Senin 05 Aug 2019 05:40 WIB

Residu Politik Umat

Proses Pilpres 2019 dan pemilu sudah selesai dan agenda penting menanti umat Islam

Sekum PP Muhammadiyah, Abdul Mu’ti
Foto: darmawan / republika
Sekum PP Muhammadiyah, Abdul Mu’ti

REPUBLIKA.CO.ID,

Oleh Abdul Mu’ti, Sekretaris Umum Pimpinan Pusat Muhammadiyah, Dosen UIN Syarif Hidayatullah Jakarta

Seluruh rangkaian Pemilu 2019 sudah selesai. Presiden dan wakil presiden sudah ditetapkan dan tinggal menunggu pelantikan. Masih ada sengketa pemilihan anggota legislatif yang harus diselesaikan di Mahkamah Konstitusi (MK). Dalam waktu yang tidak terlalu lama, semua masalah terkait kursi legislatif di semua tingkatan sudah tinggal ketuk palu.

Sekarang ini para elite politik mulai sibuk berbagi “fai” dan “ganimah” serta asabah hasil pemilu. Banyak yang kasak-kusuk untuk duduk di kursi menteri, baik secara terang-terangan maupun sembunyi-sembunyi.

Ada yang terbuka meminta jatah menteri, ada pula yang basa-basi. Sayup-sayup terdengar ada deal jabatan ketua DPR, DPD, dan MPR.

Residu politik

Di level elite, pemilu sudah benar-benar selesai. Semuanya sepertinya sudah clear and clean. Namun, di akar rumput, kalangan alit, sisa-sisa pemilu masih belum sepenuhnya sirna. Sebagian masyarakat masih ada yang belum atau tidak mau move on. Mereka menolak hasil pemilu, khususnya pemilihan presiden.

Meskipun keputusan MK sudah final, kelompok ini menilai sidang MK hanya sandiwara. MK sebagaimana KPU dan Bawaslu dianggap sebagai bagian dari pilpres yang dilaksanakan dengan penuh kecurangan masif, terstruktur, dan sistematis.

Secara de jure, pasangan Jokowi-Ma’ruf Amin sudah resmi menjadi presiden. Namun, secara de facto, sebagian die hard pasangan Prabowo-Sandi masih belum bisa mengakui. Sebagian sudah tegas memilih menjadi oposisi. Sebagian lainnya masih bermimpi ada keajaiban, pemilu dibatalkan dan dilakukan pemilihan ulang.

Kelompok kedua mengalami kekecewaan ganda.
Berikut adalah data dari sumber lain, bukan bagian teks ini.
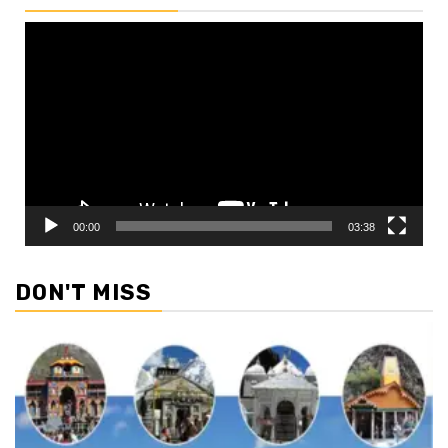
Video
Player
00:00
03:38
DON'T MISS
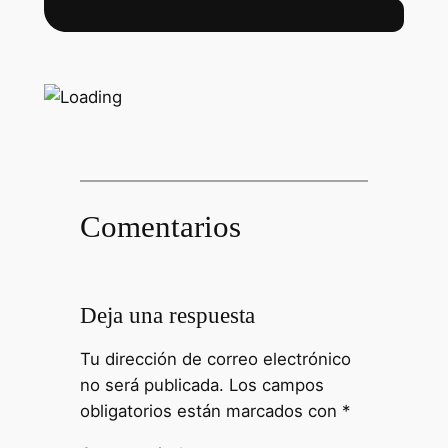
Comentarios
Deja una respuesta
Tu dirección de correo electrónico
no será publicada.
Los campos
obligatorios están marcados con
*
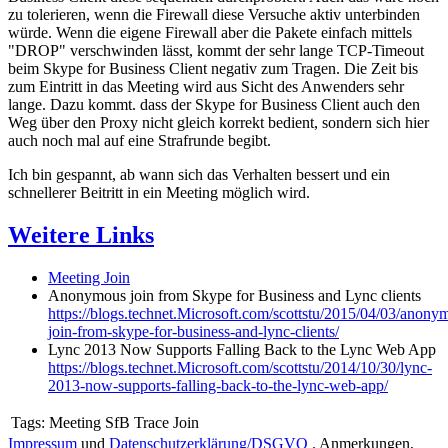
zu tolerieren, wenn die Firewall diese Versuche aktiv unterbinden
würde. Wenn die eigene Firewall aber die Pakete einfach mittels
"DROP" verschwinden lässt, kommt der sehr lange TCP-Timeout
beim Skype for Business Client negativ zum Tragen. Die Zeit bis
zum Eintritt in das Meeting wird aus Sicht des Anwenders sehr
lange. Dazu kommt. dass der Skype for Business Client auch den
Weg über den Proxy nicht gleich korrekt bedient, sondern sich hier
auch noch mal auf eine Strafrunde begibt.
Ich bin gespannt, ab wann sich das Verhalten bessert und ein
schnellerer Beitritt in ein Meeting möglich wird.
Weitere Links
Meeting Join
Anonymous join from Skype for Business and Lync clients
https://blogs.technet.Microsoft.com/scottstu/2015/04/03/anony
join-from-skype-for-business-and-lync-clients/
Lync 2013 Now Supports Falling Back to the Lync Web App
https://blogs.technet.Microsoft.com/scottstu/2014/10/30/lync-
2013-now-supports-falling-back-to-the-lync-web-app/
Tags:
Meeting SfB Trace Join
Impressum
und
Datenschutzerklärung/DSGVO
. Anmerkungen,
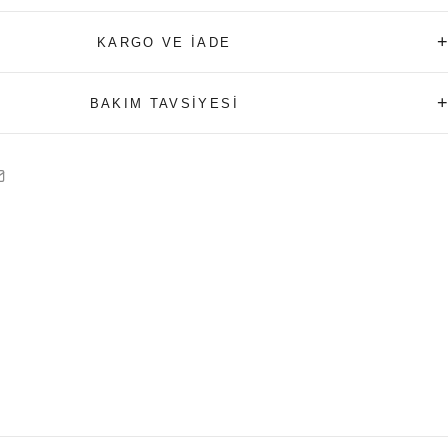
+
KARGO VE İADE
+
BAKIM TAVSİYESİ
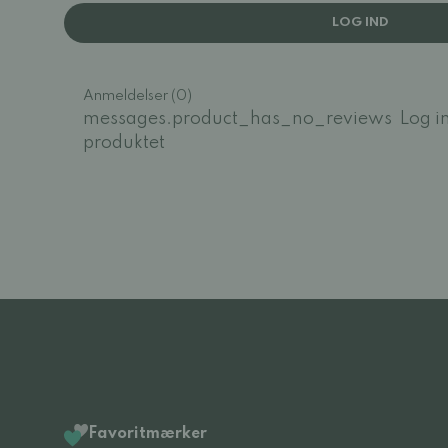
LOG IND
Anmeldelser (0)
messages.product_has_no_reviews
Log i
produktet
Favoritmærker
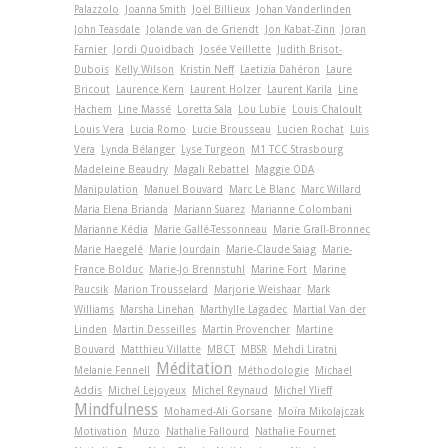
Palazzolo
Joanna Smith
Joël Billieux
Johan Vanderlinden
John Teasdale
Jolande van de Griendt
Jon Kabat-Zinn
Joran
Farnier
Jordi Quoidbach
Josée Veillette
Judith Brisot-
Dubois
Kelly Wilson
Kristin Neff
Laetizia Dahéron
Laure
Bricout
Laurence Kern
Laurent Holzer
Laurent Karila
Line
Hachem
Line Massé
Loretta Sala
Lou Lubie
Louis Chaloult
Louis Vera
Lucia Romo
Lucie Brousseau
Lucien Rochat
Luis
Vera
Lynda Bélanger
Lyse Turgeon
M1 TCC Strasbourg
Madeleine Beaudry
Magali Rebattel
Maggie ODA
Manipulation
Manuel Bouvard
Marc Le Blanc
Marc Willard
Maria Elena Brianda
Mariann Suarez
Marianne Colombani
Marianne Kédia
Marie Gallé-Tessonneau
Marie Grall-Bronnec
Marie Haegelé
Marie Jourdain
Marie-Claude Saiag
Marie-
France Bolduc
Marie-Jo Brennstuhl
Marine Fort
Marine
Paucsik
Marion Trousselard
Marjorie Weishaar
Mark
Williams
Marsha Linehan
Marthylle Lagadec
Martial Van der
Linden
Martin Desseilles
Martin Provencher
Martine
Bouvard
Matthieu Villatte
MBCT
MBSR
Mehdi Liratni
Méditation
Melanie Fennell
Méthodologie
Michael
Addis
Michel Lejoyeux
Michel Reynaud
Michel Ylieff
Mindfulness
Mohamed-Ali Gorsane
Moïra Mikolajczak
Motivation
Muzo
Nathalie Fallourd
Nathalie Fournet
Pertama, kecewa dengan kekalahan Prabowo-Sandi. Selain itu, mereka juga kecewa dengan Prabowo yang dianggap mengambil langkah sendiri bertemu Jokowi dan Megawati. Sebagian mereka bahkan berpendapat Prabowo telah berkhianat. Jumlah mereka tidak seberapa.
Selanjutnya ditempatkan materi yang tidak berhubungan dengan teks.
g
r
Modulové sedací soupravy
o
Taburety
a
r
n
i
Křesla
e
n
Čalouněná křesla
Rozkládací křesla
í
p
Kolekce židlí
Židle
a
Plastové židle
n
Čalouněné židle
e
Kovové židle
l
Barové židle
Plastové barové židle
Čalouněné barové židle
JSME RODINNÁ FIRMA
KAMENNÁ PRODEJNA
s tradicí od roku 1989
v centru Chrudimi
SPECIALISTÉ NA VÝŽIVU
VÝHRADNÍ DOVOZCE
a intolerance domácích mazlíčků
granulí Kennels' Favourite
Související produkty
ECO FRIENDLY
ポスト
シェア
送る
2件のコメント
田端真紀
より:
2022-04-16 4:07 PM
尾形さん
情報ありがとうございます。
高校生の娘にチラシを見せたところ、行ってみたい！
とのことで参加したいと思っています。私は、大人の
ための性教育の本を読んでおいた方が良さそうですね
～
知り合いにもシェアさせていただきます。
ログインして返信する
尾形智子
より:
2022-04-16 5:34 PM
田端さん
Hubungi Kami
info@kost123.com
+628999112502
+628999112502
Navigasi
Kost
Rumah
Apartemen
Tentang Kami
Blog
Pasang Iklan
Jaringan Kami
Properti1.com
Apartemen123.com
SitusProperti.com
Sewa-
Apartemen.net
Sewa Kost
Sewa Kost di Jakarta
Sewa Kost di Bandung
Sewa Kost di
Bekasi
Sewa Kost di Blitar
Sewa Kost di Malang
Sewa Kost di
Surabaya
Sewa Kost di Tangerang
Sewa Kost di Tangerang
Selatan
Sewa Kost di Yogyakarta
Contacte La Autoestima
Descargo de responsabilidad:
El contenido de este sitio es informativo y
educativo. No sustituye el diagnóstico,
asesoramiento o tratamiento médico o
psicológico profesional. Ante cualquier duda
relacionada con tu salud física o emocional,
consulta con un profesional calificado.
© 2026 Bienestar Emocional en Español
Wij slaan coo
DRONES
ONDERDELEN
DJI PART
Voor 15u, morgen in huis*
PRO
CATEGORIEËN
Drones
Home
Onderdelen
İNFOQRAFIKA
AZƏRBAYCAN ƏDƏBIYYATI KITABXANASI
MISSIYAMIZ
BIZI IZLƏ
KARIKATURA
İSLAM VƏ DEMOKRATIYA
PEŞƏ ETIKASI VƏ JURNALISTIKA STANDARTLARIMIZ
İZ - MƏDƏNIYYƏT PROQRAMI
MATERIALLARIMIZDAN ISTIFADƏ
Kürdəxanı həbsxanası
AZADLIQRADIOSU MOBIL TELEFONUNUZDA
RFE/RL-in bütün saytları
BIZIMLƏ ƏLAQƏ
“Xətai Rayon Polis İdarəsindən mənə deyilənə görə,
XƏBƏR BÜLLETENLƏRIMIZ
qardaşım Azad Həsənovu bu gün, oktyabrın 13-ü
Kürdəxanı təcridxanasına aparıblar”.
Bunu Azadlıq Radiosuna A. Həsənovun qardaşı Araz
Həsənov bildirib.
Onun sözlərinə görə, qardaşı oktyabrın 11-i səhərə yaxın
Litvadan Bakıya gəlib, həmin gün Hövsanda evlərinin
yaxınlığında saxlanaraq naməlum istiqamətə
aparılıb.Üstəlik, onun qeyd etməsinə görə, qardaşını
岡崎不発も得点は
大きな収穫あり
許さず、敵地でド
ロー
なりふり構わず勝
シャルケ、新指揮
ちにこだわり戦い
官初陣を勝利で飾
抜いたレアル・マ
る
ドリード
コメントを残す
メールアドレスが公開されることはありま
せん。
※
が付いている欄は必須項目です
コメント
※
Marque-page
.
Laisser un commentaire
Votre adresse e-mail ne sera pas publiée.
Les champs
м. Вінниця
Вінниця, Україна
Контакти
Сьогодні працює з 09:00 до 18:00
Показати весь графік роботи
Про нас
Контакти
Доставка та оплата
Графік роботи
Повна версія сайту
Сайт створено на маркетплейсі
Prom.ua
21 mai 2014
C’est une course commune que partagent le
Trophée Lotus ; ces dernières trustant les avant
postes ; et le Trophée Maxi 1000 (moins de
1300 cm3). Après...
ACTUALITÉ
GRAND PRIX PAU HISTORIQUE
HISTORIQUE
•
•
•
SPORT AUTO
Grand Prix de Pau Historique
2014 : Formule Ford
Namun, perilaku yang outspoken banyak menarik dan mendapat peliputan media. Di media sosial masih beredar disinformasi dan ujaran kebencian kepada Jokowi. Beredar khurafat yang mengaitkan bencana alam--khususnya gempa bumi--dengan kecurangan pilpres.

Dalam politik, menolak hasil pemilu merupakan hal yang biasa. Oposisi konstruktif terhadap pemerintah bukanlah hal yang tabu. Namun, penolakan itu menjadi tidak lazim dan bermasalah karena mengatasnamakan ulama dan umat. Dalam hubungannya dengan gerakan Islam dan relasi antara Islam dan negara, sikap dan perilaku kelompok ini kontraproduktif dan memiliki akibat negatif dalam kehidupan umat.

Pertama, potensi memecah belah umat Islam. Mereka sengaja menciptakan firkah-firkah dalam tubuh umat dengan memelihara dan memperluas polarisasi politik Pemilu 2019. Psikologi pemenang dan pecundang berkembang. Euforia mereka yang menang membuat pecundang meradang. Beberapa masalah yang selama ini idle dibuka kembali. Realitas ini seakan menjadi babak baru, perpanjangan waktu, persaingan politik pascapemilu.

Kedua, perlawanan yang keras terhadap pemerintah menimbulkan persepsi umat Islam sebagai kelompok anti-NKRI dan Pancasila. Bagi sebagian kalangan, pernyataan NKRI bersyariah yang disuarakan FPI merupakan bukti nyata ancaman terhadap kedaulatan negara. Penilaian semakin kuat ketika secara politik, kelompok-kelompok yang dinilai radikal berada di barisan Prabowo-Sandi. Umat masih terbelah dan seakan tidak peduli dengan imbauan Presiden Jokowi bahwa sudah tidak ada lagi 01 dan 02 tetapi 03, yaitu Persatuan Indonesia.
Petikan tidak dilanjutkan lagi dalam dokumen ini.